Bühnenbildnerin Vesna Hiltmann liefert mit prosaischer Beton-Brücke im Neonlicht die entsprechend hässliche Kulisse. Und so wären eigentlich alle reif für einen gepflegten Amoklauf, aber Simon Stephens hat sich lieber für ein durch viele Pausen stockendes Irgendwie-Weiterfunktionieren entschieden - trotz aller Ausbruchsversuche.

Die Leerstellen lässt Regisseur Alexander Tull voll ausspielen, in einer so künstlich getakteten und wie leisen, nüchternen und sehr nackten Inszenierung. Sinnloses Plappern, ein klein wenig Echtheit und die existenzielle Verunsicherung der Figuren halten sich in etwa die Waage.

Die eigentlichen Konflikte werden von den fast Körperlosen mit viel Text und Untext einfach weggeschoben. Auch Harper schiebt kräftig weg, startet dafür ein paar durchgeknallte Ersatz-Aktionen, wechselt ständig das Thema und drangsaliert lieber andere mit Fragen, als sich selbst anzugehen. Ina Fritsche zeigt gekonnt widersprüchlich diese existenziell verunsicherte Vorstadtmischung aus Unzufriedenheit, Schicksalsergebenheit und fast schon zwanghafter Nettigkeit, die sich mit ihrem brüchigen Lächeln weder gegen den Chef noch gegen ihren Mann durchsetzen kann: Martin Maria Eschenbach geht mit seiner demütigen Oberfreundlichkeit schon in Richtung Psychoterror - ob aus schlechtem Gewissen, ob aus Dankbarkeit, dass sie trotz allem bei ihm geblieben ist - Harpers Mann bleibt undurchschaubar, während sie sich selbst in Resignation flüchtet.

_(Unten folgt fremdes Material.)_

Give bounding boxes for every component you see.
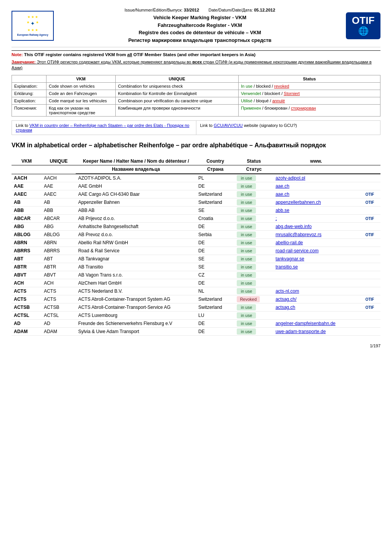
cell-country: Switzerland <box>196 295 234 303</box>
status-storniert: Storniert <box>284 91 300 96</box>
www-link[interactable]: ; <box>276 216 277 221</box>
table-row: ABG ABG Anhaltische Bahngesellschaft DE … <box>12 223 380 231</box>
star-icon: ★ <box>35 28 38 32</box>
status-badge: in use <box>237 280 256 286</box>
www-link[interactable]: angelner-dampfeisenbahn.de <box>276 321 336 326</box>
www-link[interactable]: road-rail-service.com <box>276 248 319 253</box>
era-logo: ★ ★ ★ ★ ✦ ★ ★ ★ ★ European Railway Agenc… <box>12 11 54 41</box>
cell-country: DE <box>196 223 234 231</box>
cell-status: in use <box>234 174 273 182</box>
cell-www: actsag.ch/ <box>273 295 359 303</box>
star-icon: ★ <box>31 28 34 32</box>
cell-vkm: ABLOG <box>12 231 42 239</box>
www-link[interactable]: abg.dwe-web.info <box>276 224 312 229</box>
cell-status: in use <box>234 263 273 271</box>
cell-www: aae.ch <box>273 182 359 190</box>
table-row: ABTR ABTR AB Transitio SE in use transit… <box>12 263 380 271</box>
explanation-table: VKM UNIQUE Status Explanation: Code show… <box>12 75 380 117</box>
table-row: AD AD Freunde des Schienenverkehrs Flens… <box>12 320 380 328</box>
cell-www: tankvagnar.se <box>273 255 359 263</box>
www-link[interactable]: acts-nl.com <box>276 288 299 294</box>
www-link[interactable]: actsag.ch/ <box>276 297 297 302</box>
cell-country: LU <box>196 312 234 320</box>
table-row: AAEC AAEC AAE Cargo AG CH-6340 Baar Swit… <box>12 190 380 198</box>
cell-unique: ABG <box>42 223 76 231</box>
cell-vkm: AACH <box>12 174 42 182</box>
link-country-order[interactable]: VKM in country order – Reihenfolge nach … <box>16 123 189 132</box>
cell-keeper: AB Prijevoz d.o.o. <box>76 215 196 223</box>
era-stars-row3: ★ ★ ★ <box>27 28 38 32</box>
header-title: Vehicle Keeper Marking Register - VKM Fa… <box>58 14 342 44</box>
status-badge: in use <box>237 232 256 238</box>
table-header-row1: VKM UNIQUE Keeper Name / Halter Name / N… <box>12 157 380 165</box>
www-link[interactable]: abb.se <box>276 208 289 213</box>
note-ru: Замечание: Этот ОТИФ регистер содержает … <box>12 59 380 71</box>
www-link[interactable]: mrusalic@abprevoz.rs <box>276 232 322 237</box>
row-status: In use / blocked / revoked <box>239 82 380 90</box>
www-link[interactable]: tankvagnar.se <box>276 256 304 262</box>
status-badge: in use <box>237 240 256 246</box>
cell-www: aae.ch <box>273 190 359 198</box>
link1-prefix: Link to <box>16 123 29 128</box>
status-badge: in use <box>237 328 256 335</box>
cell-status: in use <box>234 328 273 336</box>
note-en-text1: This OTIF register contains registered V… <box>24 52 127 57</box>
cell-country: SE <box>196 263 234 271</box>
row-status: Utilisé / bloqué / annulé <box>239 97 380 104</box>
cell-www: road-rail-service.com <box>273 247 359 255</box>
cell-vkm: ABTR <box>12 263 42 271</box>
cell-status: in use <box>234 312 273 320</box>
row-vkm: Code an den Fahrzeugen <box>47 90 116 97</box>
cell-keeper: Sylvia & Uwe Adam Transport <box>76 328 196 336</box>
cell-www: mrusalic@abprevoz.rs <box>273 231 359 239</box>
status-bloque: bloqué <box>256 98 269 103</box>
cell-vkm: ABT <box>12 255 42 263</box>
cell-keeper: ACTS Abroll-Container-Transport-Service … <box>76 303 196 312</box>
cell-www: abg.dwe-web.info <box>273 223 359 231</box>
star-icon: ★ <box>31 15 34 19</box>
www-link[interactable]: appenzellerbahnen.ch <box>276 200 321 205</box>
cell-status: in use <box>234 198 273 207</box>
status-badge: in use <box>237 215 256 222</box>
www-link[interactable]: azoty-adipol.pl <box>276 175 305 181</box>
cell-otif <box>359 279 380 287</box>
cell-vkm: AD <box>12 320 42 328</box>
cell-otif <box>359 239 380 247</box>
www-link[interactable]: abellio-rail.de <box>276 240 303 245</box>
cell-country: DE <box>196 320 234 328</box>
status-badge: in use <box>237 183 256 189</box>
www-link[interactable]: uwe-adam-transporte.de <box>276 329 326 334</box>
page-footer: 1/197 <box>12 343 380 348</box>
table-row: AACH AACH AZOTY-ADIPOL S.A. PL in use az… <box>12 174 380 182</box>
cell-vkm: ABCAR <box>12 215 42 223</box>
www-link[interactable]: actsag.ch <box>276 305 295 310</box>
cell-status: in use <box>234 320 273 328</box>
link-gcu[interactable]: GCU/AVV/CUU <box>214 123 243 128</box>
row-vkm: Code shown on vehicles <box>47 82 116 90</box>
status-badge: in use <box>237 207 256 213</box>
status-utilise: Utilisé <box>241 98 252 103</box>
cell-vkm: ABG <box>12 223 42 231</box>
cell-status: in use <box>234 190 273 198</box>
cell-status: in use <box>234 303 273 312</box>
cell-country: SE <box>196 255 234 263</box>
explanation-row-en: Explanation: Code shown on vehicles Comb… <box>12 82 380 90</box>
www-link[interactable]: aae.ch <box>276 183 289 189</box>
table-row: AB AB Appenzeller Bahnen Switzerland in … <box>12 198 380 207</box>
cell-www: appenzellerbahnen.ch <box>273 198 359 207</box>
cell-status: in use <box>234 215 273 223</box>
cell-country: Switzerland <box>196 190 234 198</box>
date-label: Date/Datum/Date/Дата: <box>208 8 252 12</box>
cell-keeper: Anhaltische Bahngesellschaft <box>76 223 196 231</box>
col-header-vkm-ru <box>12 165 42 174</box>
link2-prefix: Link to <box>200 123 214 128</box>
cell-otif <box>359 223 380 231</box>
cell-otif: OTIF <box>359 231 380 239</box>
cell-www: azoty-adipol.pl <box>273 174 359 182</box>
www-link[interactable]: transitio.se <box>276 264 298 270</box>
cell-www: abellio-rail.de <box>273 239 359 247</box>
cell-country: NL <box>196 287 234 295</box>
col-header-www: www. <box>273 157 359 165</box>
cell-status: in use <box>234 279 273 287</box>
www-link[interactable]: aae.ch <box>276 192 289 197</box>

Aber immerhin will sie in Zukunft alles viel ehrlicher angehen. Naja. Der Reiz des Stücks liegt vielleicht in den Doppelbesetzungen: Martin Maria Eschenbach spielt nämlich nicht nur den angriffsflächenlosen Ehemann, sondern auch den ziemlich hormonellen One-Night-Stand. Karlheinz Schmitt wiederum verbiegt sich zwischen einem schmierigen Zuckerbrot-und-Peitsche-Ausbeuter-Chef und dem Stiefvater, einer waschechten Handwerker-Karikatur mit flotter Lippe, während Felix Banholzer entweder als dessen Lehrling herumstottert oder als schnoddriger Teenager am Kanal herumlümmelt, an dem Harper ihre Sehnsucht nach Jugend abarbeitet. Nadia Migdal wiederum versucht als gedämpft rebellische Tochter verzweifelt, das Familienidyll aufrechtzuerhalten, während Harpers Mutter (Hildegard Maier) stellvertretend für alle das Leben analysieren darf: als vorwiegende Ansammlung von Momenten, in denen man auf das Leben wartet.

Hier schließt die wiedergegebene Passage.